Abstract

High-throughput, automation-friendly and therapeutically-predictive assays are needed in early drug discovery in order to prioritise compounds and reduce the risk of new drugs causing Drug-Induced Liver Injury (DILI). We evaluated the suitability of high-throughput 3D liver spheroid models of HepG2 (C3A clone) and HepaRG cell lines to predict DILI in early drug development. Spheroids were formed in 384-well ultra-low-attachment plates and dosed via direct acoustic droplet ejection at nine half-log spaced concentrations per compound. Spheroid viability was quantified with an ATP endpoint after a 4-day incubation with 150 drugs with known DILI liability.
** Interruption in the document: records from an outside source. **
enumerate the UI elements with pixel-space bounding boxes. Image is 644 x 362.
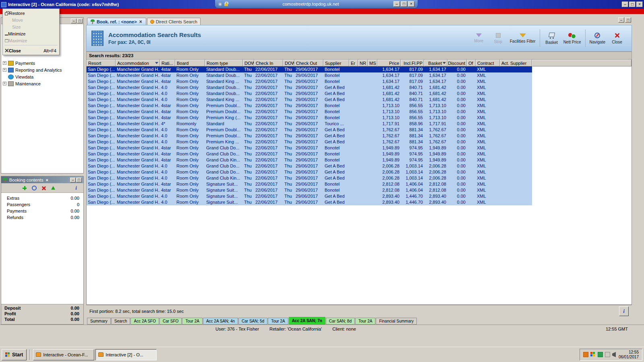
- table-row[interactable]: San Diego (... Manchester Grand H... 4st…: [87, 187, 532, 193]
- column-header-check-in[interactable]: Check In: [254, 60, 283, 66]
- table-row[interactable]: San Diego (... Manchester Grand H... 4st…: [87, 66, 532, 72]
- tree-item[interactable]: + Reporting and Analytics: [3, 66, 83, 73]
- booking-step-tab[interactable]: Financial Summary: [376, 318, 417, 325]
- win-flag-icon[interactable]: [590, 352, 596, 357]
- tree-item[interactable]: Viewdata: [3, 73, 83, 80]
- column-header-ms[interactable]: MS: [368, 60, 377, 66]
- table-row[interactable]: San Diego (... Manchester Grand H... 4.0…: [87, 97, 532, 103]
- window-restore-button[interactable]: □: [629, 2, 636, 7]
- table-row[interactable]: San Diego (... Manchester Grand H... 4.0…: [87, 175, 532, 181]
- menu-item[interactable]: Restore: [4, 10, 58, 17]
- booking-step-tab[interactable]: Acc 2A SAN; 7n: [289, 317, 325, 325]
- document-tab[interactable]: Book. ref. : <none>: [87, 18, 146, 25]
- toolbar-button[interactable]: [585, 29, 586, 47]
- menu-item[interactable]: Close Alt+F4: [4, 47, 58, 54]
- booking-step-tab[interactable]: Summary: [87, 318, 111, 325]
- table-row[interactable]: San Diego (... Manchester Grand H... 4st…: [87, 115, 532, 121]
- refresh-icon[interactable]: [32, 186, 37, 190]
- rdp-close-button[interactable]: ×: [408, 1, 414, 7]
- toolbar-button[interactable]: Nett Price: [561, 32, 583, 45]
- info-button[interactable]: [619, 306, 629, 316]
- booking-step-tab[interactable]: Tour 2A: [355, 318, 375, 325]
- toolbar-button[interactable]: Basket: [542, 31, 561, 46]
- table-row[interactable]: San Diego (... Manchester Grand H... 4st…: [87, 103, 532, 109]
- menu-item[interactable]: Move: [4, 17, 58, 23]
- table-row[interactable]: San Diego (... Manchester Grand H... 4.0…: [87, 127, 532, 133]
- delete-icon[interactable]: [41, 185, 47, 191]
- tree-expander[interactable]: +: [3, 82, 6, 85]
- column-header-rating[interactable]: Rati...: [160, 60, 175, 66]
- column-header-nr[interactable]: NR: [358, 60, 368, 66]
- column-header-dow-in[interactable]: DOW: [243, 60, 254, 66]
- column-header-resort[interactable]: Resort: [87, 60, 116, 66]
- app-icon[interactable]: [1, 2, 6, 7]
- tree-expander[interactable]: +: [3, 68, 6, 72]
- info-icon[interactable]: [73, 185, 79, 191]
- tree-item[interactable]: + Maintenance: [3, 80, 83, 87]
- taskbar-task-button[interactable]: Interactive - Ocean-F...: [33, 349, 94, 360]
- table-row[interactable]: San Diego (... Manchester Grand H... 4.0…: [87, 91, 532, 97]
- booking-step-tab[interactable]: Search: [111, 318, 130, 325]
- table-row[interactable]: San Diego (... Manchester Grand H... 4.0…: [87, 133, 532, 139]
- table-row[interactable]: San Diego (... Manchester Grand H... 4.0…: [87, 139, 532, 145]
- up-icon[interactable]: [51, 186, 55, 190]
- table-row[interactable]: San Diego (... Manchester Grand H... 4st…: [87, 145, 532, 151]
- table-row[interactable]: San Diego (... Manchester Grand H... 4st…: [87, 151, 532, 157]
- menu-item[interactable]: Size: [4, 23, 58, 30]
- booking-step-tab[interactable]: Car SFO: [159, 318, 182, 325]
- printer-icon[interactable]: [605, 352, 610, 357]
- toolbar-button[interactable]: Facilities Filter: [508, 33, 538, 44]
- table-row[interactable]: San Diego (... Manchester Grand H... 4.0…: [87, 169, 532, 175]
- column-header-room-type[interactable]: Room type: [205, 60, 243, 66]
- column-header-of[interactable]: Of: [467, 60, 476, 66]
- booking-row[interactable]: Refunds 0.00: [1, 215, 83, 221]
- tree-expander[interactable]: +: [3, 61, 6, 65]
- rdp-minimize-button[interactable]: –: [393, 1, 400, 7]
- child-minimize-button[interactable]: –: [618, 17, 624, 23]
- table-row[interactable]: San Diego (... Manchester Grand H... 4st…: [87, 72, 532, 79]
- table-row[interactable]: San Diego (... Manchester Grand H... 4.0…: [87, 199, 532, 205]
- menu-item[interactable]: Maximize: [4, 37, 58, 44]
- table-row[interactable]: San Diego (... Manchester Grand H... 4st…: [87, 157, 532, 163]
- table-row[interactable]: San Diego (... Manchester Grand H... 4.0…: [87, 163, 532, 169]
- column-header-dow-out[interactable]: DOW: [283, 60, 294, 66]
- column-header-check-out[interactable]: Check Out: [294, 60, 323, 66]
- table-row[interactable]: San Diego (... Manchester Grand H... 4st…: [87, 181, 532, 187]
- column-header-supplier[interactable]: Supplier: [323, 60, 349, 66]
- filter-icon[interactable]: [155, 62, 158, 64]
- toolbar-button[interactable]: Navigate: [588, 32, 607, 45]
- column-header-act-supplier[interactable]: Act. Supplier: [500, 60, 532, 66]
- booking-restore-button[interactable]: □: [76, 178, 82, 182]
- column-header-basket[interactable]: Basket: [424, 60, 447, 66]
- booking-minimize-button[interactable]: –: [70, 178, 76, 182]
- toolbar-button[interactable]: [540, 29, 540, 47]
- menu-item[interactable]: [4, 45, 58, 46]
- booking-close-icon[interactable]: ×: [46, 178, 48, 182]
- document-tab[interactable]: Direct Clients Search: [147, 18, 201, 25]
- column-header-contract[interactable]: Contract: [476, 60, 500, 66]
- column-header-accommodation[interactable]: Accommodation: [116, 60, 160, 66]
- column-header-board[interactable]: Board: [175, 60, 205, 66]
- booking-step-tab[interactable]: Acc 2A SFO: [130, 318, 159, 325]
- green-app-icon[interactable]: [598, 352, 603, 357]
- table-row[interactable]: San Diego (... Manchester Grand H... 4* …: [87, 121, 532, 127]
- rdp-restore-button[interactable]: □: [401, 1, 407, 7]
- pin-icon[interactable]: [218, 2, 222, 6]
- booking-step-tab[interactable]: Tour 2A: [182, 318, 202, 325]
- start-button[interactable]: Start: [2, 349, 27, 360]
- panel-restore-button[interactable]: □: [77, 19, 83, 23]
- table-row[interactable]: San Diego (... Manchester Grand H... 4st…: [87, 79, 532, 85]
- menu-item[interactable]: Minimize: [4, 30, 58, 37]
- column-header-incl-fl-pp[interactable]: Incl.Fl.PP: [401, 60, 424, 66]
- panel-minimize-button[interactable]: –: [71, 19, 77, 23]
- window-close-button[interactable]: ×: [636, 2, 643, 7]
- booking-step-tab[interactable]: Acc 2A SAN; 4n: [203, 318, 238, 325]
- booking-step-tab[interactable]: Car SAN; 5d: [238, 318, 267, 325]
- tab-close-icon[interactable]: [139, 19, 143, 24]
- taskbar-task-button[interactable]: Interactive [2] - O...: [95, 349, 157, 360]
- booking-step-tab[interactable]: Car SAN; 8d: [326, 318, 355, 325]
- volume-icon[interactable]: [612, 352, 616, 357]
- column-header-discount[interactable]: Discount: [447, 60, 467, 66]
- toolbar-button[interactable]: Stop: [489, 32, 508, 45]
- booking-row[interactable]: Passengers 0: [1, 202, 83, 208]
We derived a margin of safety for each cell line defined as the ratio between the IC50 values generated for each compound to their maximum plasma concentration Cmax which resulted in optimal classification accuracy. The margin of safety can be used to estimate a maximum safe Cmax for compounds in early drug discovery for which Cmax is not yet known. Both cell lines had similar level of accuracy in predicting DILI, with HepG2 spheroids being more sensitive. HepG2 spheroids had a sensitivity of 58% and a specificity of 83%, while HepaRG spheroids had a sensitivity of 47% and specificity of 86%. Ninety-nine of the 150 compounds were used to compare the relative sensitivities of HepG2 and HepaRG spheroids. HepaRG spheroids were more sensitive to 7 compounds and HepG2 spheroids were more sensitive to 34 compounds. In conclusion, across a diverse group of drugs HepG2 spheroids were more predictive of DILI compared to HepaRG spheroids.